Platin sarışın reklam terimi ilk kez 1929’da ortaya çıktı. O zamanlar sadece 18 yaşında olan Jean Harlow bunun yüzü. 1930 yılında Howard Hughes’un yönettiği Cehennem Melekleri filminde iki pilotun kafasını çeviren çok genç oyuncu, kendisini bir hale gibi saran ve özellikle siyah beyaz kadın yıldız fotoğraflarında etkili olan beyaza yakın saçlarıyla diğerlerini gölgede bırakıyor. Hollywood’un.
Kendi spot ışığınızla dolaşın
Sadece 26 yaşında böbrek yetmezliğinden beklenmedik bir şekilde ölmeden önce üç düzineden fazla film çeken Harlow, beyazperdedeki kadın seks sembolünün prototipi olarak kabul ediliyor. Mae West, Marilyn Monroe, Lana Turner ve Marlene Dietrich için rol modeldi.
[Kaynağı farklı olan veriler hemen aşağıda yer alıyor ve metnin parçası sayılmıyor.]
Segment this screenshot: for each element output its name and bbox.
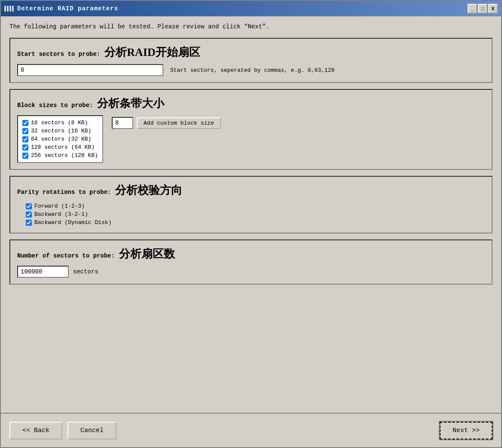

Bunların hepsi aynı zamanda saç renginin kararsızlığını da temsil ediyor: bir yandan ışık masum görünürken diğer yandan baştan çıkarıcı ve çekici görünüyor; sarışın, özellikle de platin sarısı, yalnızca kuaförlük sektöründe asil bir renk olarak kabul edilmiyor. Nispeten az sayıda insanın doğal olarak sarı, özellikle de açık sarı saçları vardır. Ancak yapay olan şu anda yine de hakim: yapıştırılmış kirpikler ve tırnaklar mevcut. Renkli saçlardaki koyu renkli kökler bazen arzu edilir. Kozmetik ve kuaförlük endüstrileri yardım ederken kimse doğal görünme zahmetine girmiyor.
Çoğu zaman sahte görünen platin sarısı, başlangıçta büyük sahne için tasarlanan bu güzellik konseptine çok iyi uyuyor. “Kendi spot ışığınızda dolaşmak gibi. Blondie grubunun eski şarkıcısı Debbie Harry, Marilyn Monroe hayranı olduğunu ve sarışın olduğunu doğrulayarak bir keresinde bu tonla boyama konusunda “Bu kesinlikle bir tür şov dünyası” dedi. Bu aynı zamanda bir uyarı olarak da anlaşılabilir.